Parkinson’s disease is a progressive, neurodegenerative condition, phenotypically characterized by akinesia, resting tremor and muscular rigidity. This “classical” clinical expression is a consequence of complex pathophysiological processes in the substantia nigra (SN), leading to intraneural accumulation of alpha-synuclein (a-syn), thus forming so-called “Lewy bodies” and eventually degeneration and loss of dopaminergic neurons1.

However, it appears that this pathological process occurs long before clinical expression, as nearly 50-60% of dopaminergic neurons are destroyed within SN before the appearance of motor symptoms.
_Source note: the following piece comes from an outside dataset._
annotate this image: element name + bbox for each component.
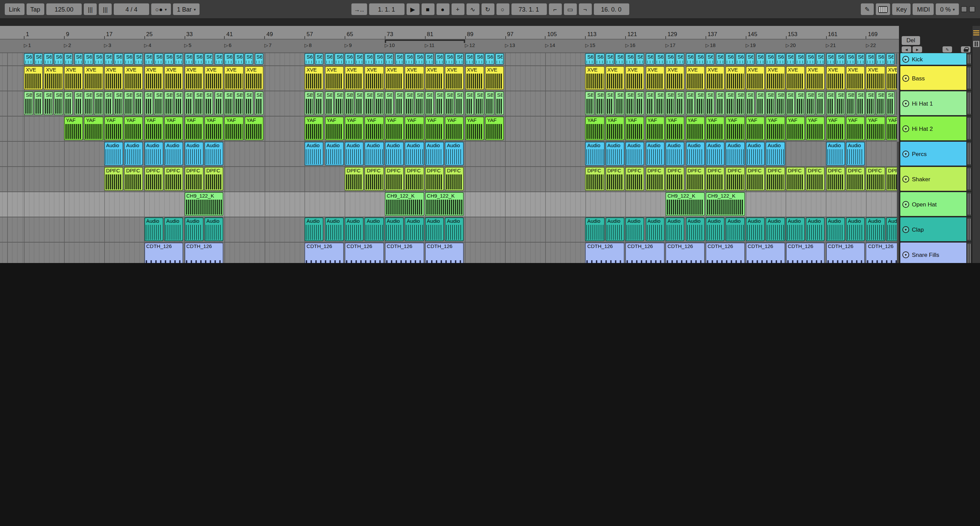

In addition to typical motor symptoms, there are several nonmotor symptoms such as constipation, depression, lack of smell sense and rapid eye movement sleep behaviour disorders (RBD) frequently present in Parkinson’s disease, before the onset of the classical motor symptoms. Whereas the first three symptoms are sensitive yet not specific to PD, RBD is now accepted as the most specific phenotype of the PD premotor phase with an associated risk of more than 80% of patients converting to PD, or dementia with Lewy bodies (DLB) or less frequently into multiple system atrophy (MSA)2.

Disease-modifying therapy could be helpful during long prodromal period in Parkinson’s disease

The average latency between onset of RBD and occurrence of parkinsonian motor symptoms is 12–14 years3, making the premotor period quite long. The pathogenic process that causes Parkinson’s disease is presumed to be underway during the premotor phase, involving regions of the peripheral and central nervous system in addition to the dopaminergic neurons of the SN4. Thus, this prodromal period provides a pivotal temporal window during which disease-modifying therapy could be administered to prevent or delay the development and progression of disease5.

Neuroinflammation may play key role in development of new Parkinson’s disease therapies

An emerging picture is one of a vicious cycle in which a-syn aggregation and mitochondrial dysfunction exacerbate each other, which could explain why these cellular changes are observed together in degenerating neurons in Parkinson’s disease. As a result of oxidative stress, disruption of Ca homeostasis, abnormal kinase activity and interaction with misfolded a-syn accumulation, neuroinflammation associated with T-cell infiltration and glial cell activation is becoming the salient feature of Parkinson’s disease7. Neuroinflammation is playing the vital role in degeneration of dopaminergic neurons8, which might be of great importance in development of new therapies in Parkinson’s disease research.

Nearly one-quarter of Parkinson’s patients are wrongly diagnosed in the early stage

Clinical diagnosis of Parkinson’s disease in daily practice is often based on physician’s experience and impression rather than stringent use of standard clinical diagnostic criteria such as the UK Parkinson’s Disease Society Brain Bank (UKPDSBB) criteria or recently published MDS diagnostic criteria. In fact, diagnosis of PD in the early stage has been problematic, as nearly one-quarter of patients are wrongly diagnosed, even in specialised centres. The most common misclassifications in clinicopathological series are MSA, progressive supranuclear palsy (PSP) and, less frequently, corticobasal degeneration. In clinically-based Parkinson’s studies, common errors relate to essential tremor, drug-induced parkinsonism and vascular parkinsonism9. Source data verification in various multicentre Parkinson’s clinical trials has shown low concordance of existing diagnosis with requested criteria.

Low diagnostic accuracy highlights need for Parkinson’s diagnostic tests and biomarkers

The translation process from physician-based diagnosis of PD into scientific diagnostic criteria used in multicentre clinical studies in Parkinson’s disease is difficult, often impossible. Moreover, the diagnostic accuracy at first visit is only slightly above 80%, as shown by a meta-analysis of eleven studies assessing a UKPDSBB-based clinical diagnosis against post-mortem pathological examination as the gold standard10. Such findings highlight the need for diagnostic tests and biomarkers to enhance diagnostic confidence in early disease, or to eventually diagnose PD in its prodromal stages11. The suitable biomarker would allow treatment with putative neuroprotective agents to begin long before the significant and irreversible loss of neurons, and would enable the assessment of disease modification in individuals receiving treatment12.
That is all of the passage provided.